According to the company, it reviewed the episodes and decided that they did not meet its threshold for removal.
Spotify CEO Daniel Ek said late on Sunday that he might disagree with the views of some individuals on the platform but that it was “important to me that we don’t take on the position of being content censor.”
Its new policies include adding an advisory to any pandemic-related podcast that will direct listeners to a COVID-19 hub containing information from medical and health experts, as well as links to authoritative sources.
But the task of content moderation that it has now been dragged into is very different from removing songs with copyright violations, a job that Spotify is familiar with.
Social media giants Facebook, Alphabet’s YouTube and Twitter have struggled with balancing the rights to free expression with moderating harmful content on their platforms amid intense regulatory scrutiny. Technology companies have invested in human content moderators as well as artificial intelligence technology over the past few years.
Under increasing pressure to police false content on their platforms, these companies have tightened their rules on vaccine misinformation. YouTube last week banned Fox News host Dan Bongino for making rule-breaking statements about the effectiveness of masks in stopping the spread of COVID.
Podcasts, which researchers have argued can be a powerful conduit for misinformation both due to their reach and the intimate relationship created with listeners, have often received less scrutiny over content moderation decisions than social media platforms.

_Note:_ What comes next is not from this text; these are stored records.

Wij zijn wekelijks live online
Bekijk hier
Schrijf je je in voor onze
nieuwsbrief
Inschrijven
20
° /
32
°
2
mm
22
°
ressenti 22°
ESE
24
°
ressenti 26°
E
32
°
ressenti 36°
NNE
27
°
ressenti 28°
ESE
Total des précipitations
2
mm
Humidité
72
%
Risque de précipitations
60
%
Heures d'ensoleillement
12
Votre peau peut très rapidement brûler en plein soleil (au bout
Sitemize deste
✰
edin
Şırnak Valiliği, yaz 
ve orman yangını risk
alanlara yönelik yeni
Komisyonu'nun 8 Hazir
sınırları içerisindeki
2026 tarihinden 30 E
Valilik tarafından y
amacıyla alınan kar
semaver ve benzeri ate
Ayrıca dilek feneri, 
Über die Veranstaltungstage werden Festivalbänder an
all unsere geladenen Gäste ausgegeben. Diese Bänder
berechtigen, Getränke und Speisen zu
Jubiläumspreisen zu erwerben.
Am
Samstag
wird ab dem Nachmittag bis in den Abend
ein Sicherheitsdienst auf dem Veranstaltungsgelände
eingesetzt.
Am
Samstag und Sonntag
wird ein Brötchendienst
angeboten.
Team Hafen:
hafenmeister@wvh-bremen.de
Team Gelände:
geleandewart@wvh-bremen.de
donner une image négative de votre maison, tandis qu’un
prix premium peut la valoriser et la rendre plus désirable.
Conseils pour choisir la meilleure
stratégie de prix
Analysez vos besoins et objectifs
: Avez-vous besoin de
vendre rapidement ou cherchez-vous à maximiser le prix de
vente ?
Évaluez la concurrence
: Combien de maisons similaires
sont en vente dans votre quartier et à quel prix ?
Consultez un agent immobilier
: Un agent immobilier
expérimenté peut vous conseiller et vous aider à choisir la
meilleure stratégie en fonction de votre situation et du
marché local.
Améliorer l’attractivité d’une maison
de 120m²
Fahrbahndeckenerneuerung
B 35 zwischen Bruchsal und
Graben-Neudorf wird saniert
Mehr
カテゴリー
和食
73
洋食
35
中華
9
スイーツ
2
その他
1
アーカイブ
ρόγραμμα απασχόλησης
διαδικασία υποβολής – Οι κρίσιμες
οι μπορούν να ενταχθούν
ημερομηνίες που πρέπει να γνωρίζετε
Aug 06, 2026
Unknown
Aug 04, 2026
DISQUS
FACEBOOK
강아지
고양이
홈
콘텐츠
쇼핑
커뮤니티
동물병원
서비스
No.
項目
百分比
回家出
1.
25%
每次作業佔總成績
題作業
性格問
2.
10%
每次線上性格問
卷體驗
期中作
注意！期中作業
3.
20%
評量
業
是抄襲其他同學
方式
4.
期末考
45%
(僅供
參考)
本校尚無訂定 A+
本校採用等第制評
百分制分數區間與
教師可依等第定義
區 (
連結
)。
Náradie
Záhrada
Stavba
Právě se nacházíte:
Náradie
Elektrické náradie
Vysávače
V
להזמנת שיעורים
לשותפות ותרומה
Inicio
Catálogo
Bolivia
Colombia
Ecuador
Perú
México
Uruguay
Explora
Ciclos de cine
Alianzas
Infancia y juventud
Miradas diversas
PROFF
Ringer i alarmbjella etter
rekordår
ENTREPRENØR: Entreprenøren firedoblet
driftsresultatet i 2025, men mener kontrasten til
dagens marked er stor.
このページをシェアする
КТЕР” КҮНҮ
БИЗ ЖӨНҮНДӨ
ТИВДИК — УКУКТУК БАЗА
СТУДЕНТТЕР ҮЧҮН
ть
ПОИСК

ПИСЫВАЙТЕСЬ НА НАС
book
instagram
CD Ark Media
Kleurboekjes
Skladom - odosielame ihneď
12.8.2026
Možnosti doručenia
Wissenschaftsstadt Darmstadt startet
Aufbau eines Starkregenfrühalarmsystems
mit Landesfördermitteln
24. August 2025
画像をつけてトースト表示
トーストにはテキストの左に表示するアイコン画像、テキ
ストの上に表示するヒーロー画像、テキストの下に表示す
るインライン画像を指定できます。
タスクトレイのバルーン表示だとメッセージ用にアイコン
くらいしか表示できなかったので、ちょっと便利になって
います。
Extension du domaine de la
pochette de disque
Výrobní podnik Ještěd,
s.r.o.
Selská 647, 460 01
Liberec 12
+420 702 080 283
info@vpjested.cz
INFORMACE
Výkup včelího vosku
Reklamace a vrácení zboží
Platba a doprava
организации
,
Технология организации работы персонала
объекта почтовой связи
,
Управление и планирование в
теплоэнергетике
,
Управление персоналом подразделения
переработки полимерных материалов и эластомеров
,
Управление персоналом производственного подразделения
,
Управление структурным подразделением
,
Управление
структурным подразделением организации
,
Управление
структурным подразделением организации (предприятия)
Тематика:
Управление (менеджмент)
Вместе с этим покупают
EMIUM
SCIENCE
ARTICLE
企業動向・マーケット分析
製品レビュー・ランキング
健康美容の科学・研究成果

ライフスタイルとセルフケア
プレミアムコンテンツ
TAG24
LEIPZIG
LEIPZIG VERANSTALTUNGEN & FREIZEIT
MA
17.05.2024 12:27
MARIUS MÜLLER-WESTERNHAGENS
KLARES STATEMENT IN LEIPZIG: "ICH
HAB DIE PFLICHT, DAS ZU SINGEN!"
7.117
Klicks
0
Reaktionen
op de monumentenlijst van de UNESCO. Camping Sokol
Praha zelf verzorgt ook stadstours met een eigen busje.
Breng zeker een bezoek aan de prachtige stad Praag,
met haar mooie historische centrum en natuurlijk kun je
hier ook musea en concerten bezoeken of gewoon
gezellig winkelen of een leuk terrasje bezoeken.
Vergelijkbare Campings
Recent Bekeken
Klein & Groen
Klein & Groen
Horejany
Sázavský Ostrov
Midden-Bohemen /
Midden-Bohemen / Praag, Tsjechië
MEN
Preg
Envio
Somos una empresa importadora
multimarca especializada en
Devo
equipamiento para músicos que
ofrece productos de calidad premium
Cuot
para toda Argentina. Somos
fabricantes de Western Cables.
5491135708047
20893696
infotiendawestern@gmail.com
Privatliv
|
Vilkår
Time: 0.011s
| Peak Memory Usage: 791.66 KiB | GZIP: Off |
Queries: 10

The challenges of monitoring and analyzing audio, coupled with the open nature of the podcasting ecosystem, has also complicated moderation.
Research from the Brookings Institution recently showed how misinformation about voter fraud was pushed on podcasts ahead of the U.S. Capitol riot on Jan. 6, 2021, including on Steve Bannon’s “War Room” podcast, which was removed from Spotify in 2020 but is available on Apple and Google.